» **Exercise**: As the answer, give every line of the records that includes the word "установила".

[Page-level text extractions]
====

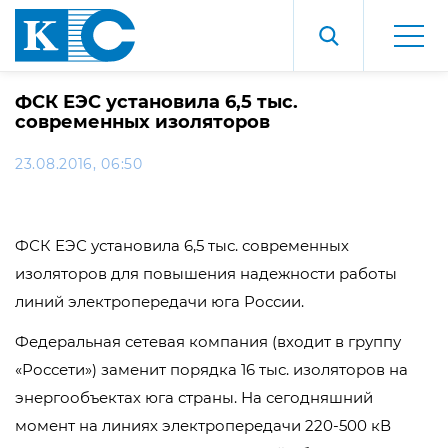
ФСК ЕЭС установила 6,5 тыс.
современных изоляторов
23.08.2016, 06:50
ФСК ЕЭС установила 6,5 тыс. современных
изоляторов для повышения надежности работы
линий электропередачи юга России.
Федеральная сетевая компания (входит в группу
«Россети») заменит порядка 16 тыс. изоляторов на
энергообъектах юга страны. На сегодняшний
момент на линиях электропередачи 220-500 кВ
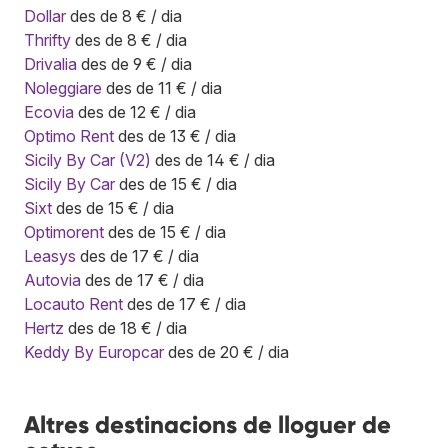
Dollar
des de 8 € / dia
Thrifty
des de 8 € / dia
Drivalia
des de 9 € / dia
Noleggiare
des de 11 € / dia
Ecovia
des de 12 € / dia
Optimo Rent
des de 13 € / dia
Sicily By Car (V2)
des de 14 € / dia
Sicily By Car
des de 15 € / dia
Sixt
des de 15 € / dia
Optimorent
des de 15 € / dia
Leasys
des de 17 € / dia
Autovia
des de 17 € / dia
Locauto Rent
des de 17 € / dia
Hertz
des de 18 € / dia
Keddy By Europcar
des de 20 € / dia
Altres destinacions de lloguer de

====

» **Answer section**:
ФСК ЕЭС установила 6,5 тыс.
ФСК ЕЭС установила 6,5 тыс. современных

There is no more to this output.